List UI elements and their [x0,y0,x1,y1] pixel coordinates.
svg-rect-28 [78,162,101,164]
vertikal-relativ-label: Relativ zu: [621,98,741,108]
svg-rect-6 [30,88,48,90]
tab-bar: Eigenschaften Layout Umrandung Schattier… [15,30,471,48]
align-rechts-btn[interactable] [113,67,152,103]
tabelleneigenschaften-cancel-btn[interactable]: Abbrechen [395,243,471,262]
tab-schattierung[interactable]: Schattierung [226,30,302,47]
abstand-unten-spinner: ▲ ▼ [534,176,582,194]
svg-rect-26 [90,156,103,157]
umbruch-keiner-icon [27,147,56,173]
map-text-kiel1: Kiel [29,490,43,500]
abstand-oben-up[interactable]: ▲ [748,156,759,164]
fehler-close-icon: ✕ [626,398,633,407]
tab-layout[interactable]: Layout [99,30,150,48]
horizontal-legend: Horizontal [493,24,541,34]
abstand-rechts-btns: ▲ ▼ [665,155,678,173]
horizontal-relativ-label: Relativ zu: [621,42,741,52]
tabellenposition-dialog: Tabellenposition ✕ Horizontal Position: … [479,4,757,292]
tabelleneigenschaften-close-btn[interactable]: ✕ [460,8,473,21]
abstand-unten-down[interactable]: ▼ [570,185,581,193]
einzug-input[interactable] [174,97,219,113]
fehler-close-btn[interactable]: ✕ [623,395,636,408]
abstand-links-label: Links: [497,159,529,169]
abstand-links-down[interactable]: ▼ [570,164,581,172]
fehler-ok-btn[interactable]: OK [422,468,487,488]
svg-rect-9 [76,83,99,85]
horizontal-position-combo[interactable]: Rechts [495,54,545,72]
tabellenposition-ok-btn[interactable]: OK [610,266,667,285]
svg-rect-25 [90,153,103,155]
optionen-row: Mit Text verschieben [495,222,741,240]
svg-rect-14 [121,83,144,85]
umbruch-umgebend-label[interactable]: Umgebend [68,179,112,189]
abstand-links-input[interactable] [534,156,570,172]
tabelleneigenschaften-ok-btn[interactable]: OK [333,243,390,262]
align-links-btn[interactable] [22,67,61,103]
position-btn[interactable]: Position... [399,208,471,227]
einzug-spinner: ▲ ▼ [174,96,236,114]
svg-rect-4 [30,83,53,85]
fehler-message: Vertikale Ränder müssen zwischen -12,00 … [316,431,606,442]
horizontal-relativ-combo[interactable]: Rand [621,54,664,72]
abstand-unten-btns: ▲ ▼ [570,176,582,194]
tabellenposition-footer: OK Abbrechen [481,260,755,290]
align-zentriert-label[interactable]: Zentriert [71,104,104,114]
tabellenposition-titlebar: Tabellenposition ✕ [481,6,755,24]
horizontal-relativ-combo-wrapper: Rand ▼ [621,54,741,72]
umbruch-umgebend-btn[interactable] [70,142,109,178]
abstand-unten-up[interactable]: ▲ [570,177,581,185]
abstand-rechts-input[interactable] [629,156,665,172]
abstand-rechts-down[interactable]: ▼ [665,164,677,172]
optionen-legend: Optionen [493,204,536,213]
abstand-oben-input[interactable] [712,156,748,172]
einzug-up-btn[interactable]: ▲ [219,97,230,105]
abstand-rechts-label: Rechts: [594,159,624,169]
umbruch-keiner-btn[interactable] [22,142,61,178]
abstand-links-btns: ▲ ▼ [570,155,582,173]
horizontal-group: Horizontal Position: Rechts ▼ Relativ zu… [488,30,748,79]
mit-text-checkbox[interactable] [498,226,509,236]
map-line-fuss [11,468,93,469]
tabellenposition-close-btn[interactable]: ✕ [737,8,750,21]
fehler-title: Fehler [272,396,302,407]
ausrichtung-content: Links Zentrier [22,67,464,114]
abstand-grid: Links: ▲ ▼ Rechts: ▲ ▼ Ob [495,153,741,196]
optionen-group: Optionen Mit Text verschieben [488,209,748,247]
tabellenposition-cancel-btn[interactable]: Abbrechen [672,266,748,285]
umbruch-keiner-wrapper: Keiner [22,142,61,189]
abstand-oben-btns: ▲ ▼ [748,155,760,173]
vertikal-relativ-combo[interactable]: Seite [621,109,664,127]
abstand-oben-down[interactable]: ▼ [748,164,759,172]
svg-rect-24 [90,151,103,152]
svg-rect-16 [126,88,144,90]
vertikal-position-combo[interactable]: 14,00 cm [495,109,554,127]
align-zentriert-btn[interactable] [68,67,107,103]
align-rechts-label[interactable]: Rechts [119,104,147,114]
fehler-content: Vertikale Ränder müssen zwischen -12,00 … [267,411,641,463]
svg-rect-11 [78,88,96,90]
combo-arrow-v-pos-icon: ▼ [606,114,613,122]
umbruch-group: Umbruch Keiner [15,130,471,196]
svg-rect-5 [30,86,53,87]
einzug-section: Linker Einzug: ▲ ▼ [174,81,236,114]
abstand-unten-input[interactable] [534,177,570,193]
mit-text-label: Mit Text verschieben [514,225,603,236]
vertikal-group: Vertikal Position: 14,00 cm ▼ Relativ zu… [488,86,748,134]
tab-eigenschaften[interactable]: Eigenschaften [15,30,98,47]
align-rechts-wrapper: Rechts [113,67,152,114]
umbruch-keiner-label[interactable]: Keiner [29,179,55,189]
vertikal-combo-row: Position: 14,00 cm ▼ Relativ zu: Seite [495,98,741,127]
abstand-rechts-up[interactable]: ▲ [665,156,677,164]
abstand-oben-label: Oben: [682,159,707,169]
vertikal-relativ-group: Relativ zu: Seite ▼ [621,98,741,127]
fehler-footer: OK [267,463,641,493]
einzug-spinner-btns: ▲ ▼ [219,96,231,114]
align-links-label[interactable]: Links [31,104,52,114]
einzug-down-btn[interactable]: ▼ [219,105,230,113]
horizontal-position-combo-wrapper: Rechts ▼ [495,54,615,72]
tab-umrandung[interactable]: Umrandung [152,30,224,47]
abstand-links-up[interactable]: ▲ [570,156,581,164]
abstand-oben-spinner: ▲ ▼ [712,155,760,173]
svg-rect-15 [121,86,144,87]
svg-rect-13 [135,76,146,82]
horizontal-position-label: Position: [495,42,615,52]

Task instructions » Please work out how many lines of the listing contain the string "icon", and answer with the number only.

Problem solution » 3